▶ YOUR OBJECTIVE
Write out exactly the lines from the start of the entries through the one that contains "dans les domaines", including both.
########
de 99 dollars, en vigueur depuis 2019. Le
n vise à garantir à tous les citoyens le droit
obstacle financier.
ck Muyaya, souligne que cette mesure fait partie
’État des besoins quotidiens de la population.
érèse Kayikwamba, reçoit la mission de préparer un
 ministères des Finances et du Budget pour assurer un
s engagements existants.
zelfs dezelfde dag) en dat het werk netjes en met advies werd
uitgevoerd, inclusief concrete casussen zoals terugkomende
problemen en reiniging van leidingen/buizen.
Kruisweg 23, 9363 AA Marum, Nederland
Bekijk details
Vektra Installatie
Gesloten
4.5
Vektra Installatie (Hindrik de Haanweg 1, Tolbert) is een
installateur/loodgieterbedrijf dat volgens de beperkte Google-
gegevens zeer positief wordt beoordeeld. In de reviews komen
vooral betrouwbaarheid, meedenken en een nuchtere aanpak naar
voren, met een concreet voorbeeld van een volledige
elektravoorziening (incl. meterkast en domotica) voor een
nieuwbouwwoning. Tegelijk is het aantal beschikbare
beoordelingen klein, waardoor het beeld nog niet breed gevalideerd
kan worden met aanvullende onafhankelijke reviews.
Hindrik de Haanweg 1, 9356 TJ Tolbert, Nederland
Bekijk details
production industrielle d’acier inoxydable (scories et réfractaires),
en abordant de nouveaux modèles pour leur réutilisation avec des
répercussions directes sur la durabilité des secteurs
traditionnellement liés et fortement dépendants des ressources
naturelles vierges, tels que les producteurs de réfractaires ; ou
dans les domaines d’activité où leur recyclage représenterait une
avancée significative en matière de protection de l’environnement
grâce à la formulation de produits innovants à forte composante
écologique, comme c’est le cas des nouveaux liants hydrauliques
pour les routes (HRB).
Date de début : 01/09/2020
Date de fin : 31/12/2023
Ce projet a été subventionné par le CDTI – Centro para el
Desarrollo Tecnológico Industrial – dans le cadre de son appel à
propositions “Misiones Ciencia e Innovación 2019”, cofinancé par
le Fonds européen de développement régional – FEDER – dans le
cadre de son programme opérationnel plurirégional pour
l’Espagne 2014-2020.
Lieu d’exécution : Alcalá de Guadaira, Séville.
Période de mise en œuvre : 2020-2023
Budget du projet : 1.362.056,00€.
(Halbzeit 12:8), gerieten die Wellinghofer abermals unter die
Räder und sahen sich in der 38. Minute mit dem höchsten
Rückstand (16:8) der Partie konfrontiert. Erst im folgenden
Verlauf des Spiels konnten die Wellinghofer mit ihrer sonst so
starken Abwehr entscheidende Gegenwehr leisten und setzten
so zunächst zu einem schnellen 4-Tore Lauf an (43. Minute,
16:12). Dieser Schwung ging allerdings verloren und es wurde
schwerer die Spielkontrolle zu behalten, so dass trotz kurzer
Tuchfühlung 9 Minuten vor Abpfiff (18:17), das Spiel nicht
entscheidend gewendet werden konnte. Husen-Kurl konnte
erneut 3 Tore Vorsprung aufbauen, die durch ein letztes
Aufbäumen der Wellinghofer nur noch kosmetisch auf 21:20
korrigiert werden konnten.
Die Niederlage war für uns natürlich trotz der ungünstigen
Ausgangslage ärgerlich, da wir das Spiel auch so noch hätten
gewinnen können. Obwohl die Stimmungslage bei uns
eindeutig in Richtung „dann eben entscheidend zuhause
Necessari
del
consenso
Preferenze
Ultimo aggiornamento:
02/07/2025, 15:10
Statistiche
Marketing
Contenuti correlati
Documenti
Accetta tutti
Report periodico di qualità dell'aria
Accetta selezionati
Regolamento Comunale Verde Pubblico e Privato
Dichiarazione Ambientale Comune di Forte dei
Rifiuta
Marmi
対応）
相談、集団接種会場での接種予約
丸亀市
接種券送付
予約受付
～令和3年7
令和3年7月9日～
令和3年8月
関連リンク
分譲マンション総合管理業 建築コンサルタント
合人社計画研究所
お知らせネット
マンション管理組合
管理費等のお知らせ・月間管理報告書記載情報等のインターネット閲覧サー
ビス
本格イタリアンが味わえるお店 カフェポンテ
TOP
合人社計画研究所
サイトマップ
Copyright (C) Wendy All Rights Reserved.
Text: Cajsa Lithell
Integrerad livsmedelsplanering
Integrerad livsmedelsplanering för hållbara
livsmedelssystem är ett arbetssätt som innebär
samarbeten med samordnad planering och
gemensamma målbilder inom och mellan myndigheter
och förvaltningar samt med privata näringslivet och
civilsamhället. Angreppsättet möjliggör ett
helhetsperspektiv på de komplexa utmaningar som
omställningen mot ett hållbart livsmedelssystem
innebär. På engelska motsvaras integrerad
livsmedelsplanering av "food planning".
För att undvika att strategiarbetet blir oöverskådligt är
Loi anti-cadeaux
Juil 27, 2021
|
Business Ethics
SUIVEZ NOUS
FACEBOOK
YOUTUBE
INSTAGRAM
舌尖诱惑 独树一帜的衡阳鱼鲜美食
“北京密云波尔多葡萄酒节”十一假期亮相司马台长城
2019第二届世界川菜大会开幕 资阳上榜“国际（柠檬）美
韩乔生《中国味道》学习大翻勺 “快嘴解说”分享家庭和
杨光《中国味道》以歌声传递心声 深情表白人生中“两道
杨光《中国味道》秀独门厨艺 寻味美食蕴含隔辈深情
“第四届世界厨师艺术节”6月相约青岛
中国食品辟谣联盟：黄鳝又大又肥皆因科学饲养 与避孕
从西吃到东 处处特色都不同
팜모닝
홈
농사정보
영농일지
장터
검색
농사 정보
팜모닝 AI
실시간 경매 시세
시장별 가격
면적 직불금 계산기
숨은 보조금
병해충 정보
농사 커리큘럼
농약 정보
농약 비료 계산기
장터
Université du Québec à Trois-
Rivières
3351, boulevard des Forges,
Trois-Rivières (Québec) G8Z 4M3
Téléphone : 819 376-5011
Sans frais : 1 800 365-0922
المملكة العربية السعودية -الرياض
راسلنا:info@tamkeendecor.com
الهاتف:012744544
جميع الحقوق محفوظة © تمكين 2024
########
▶ SOLUTION BELOW
de 99 dollars, en vigueur depuis 2019. Le
n vise à garantir à tous les citoyens le droit
obstacle financier.
ck Muyaya, souligne que cette mesure fait partie
’État des besoins quotidiens de la population.
érèse Kayikwamba, reçoit la mission de préparer un
 ministères des Finances et du Budget pour assurer un
s engagements existants.
zelfs dezelfde dag) en dat het werk netjes en met advies werd
uitgevoerd, inclusief concrete casussen zoals terugkomende
problemen en reiniging van leidingen/buizen.
Kruisweg 23, 9363 AA Marum, Nederland
Bekijk details
Vektra Installatie
Gesloten
4.5
Vektra Installatie (Hindrik de Haanweg 1, Tolbert) is een
installateur/loodgieterbedrijf dat volgens de beperkte Google-
gegevens zeer positief wordt beoordeeld. In de reviews komen
vooral betrouwbaarheid, meedenken en een nuchtere aanpak naar
voren, met een concreet voorbeeld van een volledige
elektravoorziening (incl. meterkast en domotica) voor een
nieuwbouwwoning. Tegelijk is het aantal beschikbare
beoordelingen klein, waardoor het beeld nog niet breed gevalideerd
kan worden met aanvullende onafhankelijke reviews.
Hindrik de Haanweg 1, 9356 TJ Tolbert, Nederland
Bekijk details
production industrielle d’acier inoxydable (scories et réfractaires),
en abordant de nouveaux modèles pour leur réutilisation avec des
répercussions directes sur la durabilité des secteurs
traditionnellement liés et fortement dépendants des ressources
naturelles vierges, tels que les producteurs de réfractaires ; ou
dans les domaines d’activité où leur recyclage représenterait une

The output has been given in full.